Eventually their collaboration has resulted in an in-depth and illustrated “virtual” tour — without the wires.

The journey begins in the Hussainabad area on the banks of the Gomti where most of the principal sites that make up the grand past of Lucknow are located — the Bara or the Asafi Imambara complex and its legendary labyrinth, the Chhota or the Hussainabad Imambara, the Clock Tower, the Picture Gallery, Kudia Ghat and the Chowk, among others.

While Varshney enlivens her description with nuggets, like the “price” demanded and secured by the woman owner of a small plot on the land the Asafi Imambara was to come up, she also focusse to lesser-known heritage structures like the Nepali Haveli, renowned marsiya writer Mir Anees’ house and tomb, the Nadan Mahal complex and the Dargah Hazrat Abbas.

Jaiswal meanwhile gets almost an art deco feel, especially his study of the Nepali Haveli.

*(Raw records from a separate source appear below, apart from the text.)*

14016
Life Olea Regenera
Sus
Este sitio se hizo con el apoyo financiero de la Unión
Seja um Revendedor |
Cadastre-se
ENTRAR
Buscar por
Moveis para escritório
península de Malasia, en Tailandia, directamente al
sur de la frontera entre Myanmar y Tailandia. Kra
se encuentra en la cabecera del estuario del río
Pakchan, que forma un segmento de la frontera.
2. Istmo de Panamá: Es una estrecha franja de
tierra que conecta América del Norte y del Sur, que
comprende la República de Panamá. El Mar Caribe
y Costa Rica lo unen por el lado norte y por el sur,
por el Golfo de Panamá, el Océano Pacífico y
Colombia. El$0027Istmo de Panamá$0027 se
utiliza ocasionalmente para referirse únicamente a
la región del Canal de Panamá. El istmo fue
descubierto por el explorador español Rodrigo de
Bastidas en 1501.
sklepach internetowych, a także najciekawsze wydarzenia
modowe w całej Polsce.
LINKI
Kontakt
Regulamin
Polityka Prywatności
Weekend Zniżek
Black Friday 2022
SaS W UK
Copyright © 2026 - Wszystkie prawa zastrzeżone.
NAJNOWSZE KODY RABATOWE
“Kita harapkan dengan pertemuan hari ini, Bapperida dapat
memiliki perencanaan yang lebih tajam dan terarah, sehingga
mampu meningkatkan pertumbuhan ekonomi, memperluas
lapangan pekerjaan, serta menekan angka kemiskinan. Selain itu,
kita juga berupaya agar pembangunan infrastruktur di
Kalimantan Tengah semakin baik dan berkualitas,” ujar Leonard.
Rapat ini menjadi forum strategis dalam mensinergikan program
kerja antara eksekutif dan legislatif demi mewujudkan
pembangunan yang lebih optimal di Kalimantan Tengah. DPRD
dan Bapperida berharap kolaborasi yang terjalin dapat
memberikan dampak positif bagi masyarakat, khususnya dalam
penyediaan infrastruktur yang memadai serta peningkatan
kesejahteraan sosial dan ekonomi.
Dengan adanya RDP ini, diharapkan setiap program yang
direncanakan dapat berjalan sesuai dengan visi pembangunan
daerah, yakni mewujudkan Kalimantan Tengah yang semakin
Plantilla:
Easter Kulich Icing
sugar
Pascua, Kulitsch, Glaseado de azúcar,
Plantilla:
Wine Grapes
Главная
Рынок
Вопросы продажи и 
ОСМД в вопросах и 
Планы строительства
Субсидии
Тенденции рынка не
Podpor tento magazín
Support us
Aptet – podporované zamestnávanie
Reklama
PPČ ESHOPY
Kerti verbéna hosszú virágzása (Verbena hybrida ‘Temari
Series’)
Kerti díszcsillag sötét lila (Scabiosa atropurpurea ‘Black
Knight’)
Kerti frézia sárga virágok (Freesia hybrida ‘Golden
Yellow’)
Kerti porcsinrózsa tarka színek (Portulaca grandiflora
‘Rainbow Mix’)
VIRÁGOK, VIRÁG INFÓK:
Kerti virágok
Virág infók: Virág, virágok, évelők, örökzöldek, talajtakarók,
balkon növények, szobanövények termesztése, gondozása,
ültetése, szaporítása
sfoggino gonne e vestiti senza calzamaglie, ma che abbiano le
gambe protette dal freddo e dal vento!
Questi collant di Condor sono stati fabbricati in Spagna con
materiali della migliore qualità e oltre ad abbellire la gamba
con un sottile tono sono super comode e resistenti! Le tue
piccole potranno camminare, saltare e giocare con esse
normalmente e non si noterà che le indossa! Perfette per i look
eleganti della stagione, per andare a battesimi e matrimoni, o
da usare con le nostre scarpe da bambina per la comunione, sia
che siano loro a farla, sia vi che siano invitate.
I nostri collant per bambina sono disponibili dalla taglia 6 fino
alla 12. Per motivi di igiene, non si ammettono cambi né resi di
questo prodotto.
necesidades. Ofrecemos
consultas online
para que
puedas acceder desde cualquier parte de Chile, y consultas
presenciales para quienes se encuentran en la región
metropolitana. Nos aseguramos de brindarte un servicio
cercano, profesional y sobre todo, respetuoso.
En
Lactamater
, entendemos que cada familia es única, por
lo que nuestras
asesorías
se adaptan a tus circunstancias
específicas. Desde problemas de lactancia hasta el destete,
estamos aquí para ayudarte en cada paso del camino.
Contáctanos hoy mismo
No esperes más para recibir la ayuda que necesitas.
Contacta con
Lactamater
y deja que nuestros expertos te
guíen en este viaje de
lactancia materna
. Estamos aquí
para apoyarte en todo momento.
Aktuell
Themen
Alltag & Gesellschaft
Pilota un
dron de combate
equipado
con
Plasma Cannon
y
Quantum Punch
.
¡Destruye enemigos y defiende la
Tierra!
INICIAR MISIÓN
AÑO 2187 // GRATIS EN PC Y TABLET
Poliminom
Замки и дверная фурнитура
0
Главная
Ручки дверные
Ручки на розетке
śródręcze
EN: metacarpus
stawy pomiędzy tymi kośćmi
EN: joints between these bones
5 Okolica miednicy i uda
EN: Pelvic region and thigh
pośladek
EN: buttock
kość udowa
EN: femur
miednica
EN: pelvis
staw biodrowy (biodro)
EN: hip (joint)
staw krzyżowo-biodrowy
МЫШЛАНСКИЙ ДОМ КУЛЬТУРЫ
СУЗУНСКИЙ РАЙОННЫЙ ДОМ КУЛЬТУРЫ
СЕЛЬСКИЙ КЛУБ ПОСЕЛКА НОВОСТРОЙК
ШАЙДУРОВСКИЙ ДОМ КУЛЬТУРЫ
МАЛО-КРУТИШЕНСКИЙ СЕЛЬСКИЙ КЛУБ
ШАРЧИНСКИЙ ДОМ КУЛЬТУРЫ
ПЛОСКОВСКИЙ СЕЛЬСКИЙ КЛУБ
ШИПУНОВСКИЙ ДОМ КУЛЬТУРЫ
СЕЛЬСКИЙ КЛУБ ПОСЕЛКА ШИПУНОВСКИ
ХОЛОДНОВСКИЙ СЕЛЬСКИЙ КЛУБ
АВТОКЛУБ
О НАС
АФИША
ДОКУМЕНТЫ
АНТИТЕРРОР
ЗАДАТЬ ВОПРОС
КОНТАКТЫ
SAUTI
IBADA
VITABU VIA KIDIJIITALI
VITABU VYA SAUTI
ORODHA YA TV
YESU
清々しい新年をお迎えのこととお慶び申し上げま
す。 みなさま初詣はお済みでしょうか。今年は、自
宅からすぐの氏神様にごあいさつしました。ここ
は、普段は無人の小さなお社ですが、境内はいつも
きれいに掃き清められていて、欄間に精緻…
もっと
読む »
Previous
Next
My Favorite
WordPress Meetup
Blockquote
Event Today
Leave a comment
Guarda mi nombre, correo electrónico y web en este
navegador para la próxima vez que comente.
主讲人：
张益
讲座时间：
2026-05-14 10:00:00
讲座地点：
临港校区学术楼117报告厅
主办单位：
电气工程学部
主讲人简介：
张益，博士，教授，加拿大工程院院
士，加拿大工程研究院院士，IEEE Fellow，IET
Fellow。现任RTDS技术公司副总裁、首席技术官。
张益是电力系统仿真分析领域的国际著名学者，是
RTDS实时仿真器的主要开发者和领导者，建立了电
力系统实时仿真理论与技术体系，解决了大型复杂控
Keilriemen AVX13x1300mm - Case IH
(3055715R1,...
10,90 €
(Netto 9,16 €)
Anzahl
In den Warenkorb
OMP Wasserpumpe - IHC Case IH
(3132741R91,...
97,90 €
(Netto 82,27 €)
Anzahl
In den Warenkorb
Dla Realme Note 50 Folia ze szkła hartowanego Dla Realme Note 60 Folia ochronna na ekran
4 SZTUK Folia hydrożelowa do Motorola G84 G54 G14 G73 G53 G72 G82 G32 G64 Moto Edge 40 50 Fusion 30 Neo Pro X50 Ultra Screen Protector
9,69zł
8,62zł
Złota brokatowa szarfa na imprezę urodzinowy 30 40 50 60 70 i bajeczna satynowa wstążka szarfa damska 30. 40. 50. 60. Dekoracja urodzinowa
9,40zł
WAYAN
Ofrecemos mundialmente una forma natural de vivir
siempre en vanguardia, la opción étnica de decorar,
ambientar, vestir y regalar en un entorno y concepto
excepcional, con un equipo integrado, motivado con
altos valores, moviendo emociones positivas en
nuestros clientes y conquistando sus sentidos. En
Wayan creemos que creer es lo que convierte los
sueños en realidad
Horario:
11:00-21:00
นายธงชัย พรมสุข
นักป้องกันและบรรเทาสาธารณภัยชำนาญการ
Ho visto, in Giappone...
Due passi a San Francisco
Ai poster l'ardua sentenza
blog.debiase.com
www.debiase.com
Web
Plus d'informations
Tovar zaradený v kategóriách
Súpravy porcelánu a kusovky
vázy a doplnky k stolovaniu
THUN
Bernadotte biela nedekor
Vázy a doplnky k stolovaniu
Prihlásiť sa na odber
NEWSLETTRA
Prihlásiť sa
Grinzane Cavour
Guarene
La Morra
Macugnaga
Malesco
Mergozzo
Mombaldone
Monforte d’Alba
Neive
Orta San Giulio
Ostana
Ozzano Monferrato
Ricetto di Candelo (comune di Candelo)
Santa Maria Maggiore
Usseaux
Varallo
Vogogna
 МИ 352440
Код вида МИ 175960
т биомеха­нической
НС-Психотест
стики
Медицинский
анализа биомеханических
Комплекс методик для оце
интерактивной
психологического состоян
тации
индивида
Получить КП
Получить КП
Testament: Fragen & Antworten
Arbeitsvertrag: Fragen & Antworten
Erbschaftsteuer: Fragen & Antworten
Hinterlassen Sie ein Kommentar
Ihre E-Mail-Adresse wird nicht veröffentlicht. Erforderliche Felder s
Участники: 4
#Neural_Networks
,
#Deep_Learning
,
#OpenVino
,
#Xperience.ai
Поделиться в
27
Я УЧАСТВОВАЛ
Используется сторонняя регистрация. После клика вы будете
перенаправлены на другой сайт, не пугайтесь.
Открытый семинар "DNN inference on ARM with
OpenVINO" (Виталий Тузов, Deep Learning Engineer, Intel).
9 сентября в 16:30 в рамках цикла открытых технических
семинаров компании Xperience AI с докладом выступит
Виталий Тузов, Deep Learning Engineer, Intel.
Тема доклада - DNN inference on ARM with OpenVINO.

Fanning out to other parts, they cover, among others, the Suraj Kund, the Residency, the bustling Aminabad (whose colourful history is revealed), the once-grand Kaiserbagh, Hazratganj and its panoply of traditional and modern from Shah Najaf to St Joseph’s Cathedral, Claude Martin’s extravagant country mansion, and several temples. They also move out to Bakshi ka Talab and Kakori.

Meanwhile, the sections on kababs — and other food — chikan embroidery and more, bolstered by the words of the city’s early 20th century biographer Maulana Abdul Halim “Sharar”, lend it added value.

You can quibble at certain omissions, say the Kazmain or Lucknow University or a photograph of Raushan-ud-Daulah’s Kothi, the small mistakes — Asaf-ud-Daula is once referred to as the third Nawab (but correctly as the fourth subsequently), Patla Nala is actually Pata Nala, and the road is Shah Mina, not Shah Mian, but one thing that was needed was a small, separate account of the Nawabs.

And while the tanga-wallahs’ chaste language is mentioned, what about the guides’ engaging but informed spiel?

But on the whole, it is an indispensable guide to the glories of Lucknow that residents and non-residents will cherish. Even Sharar would have been impressed.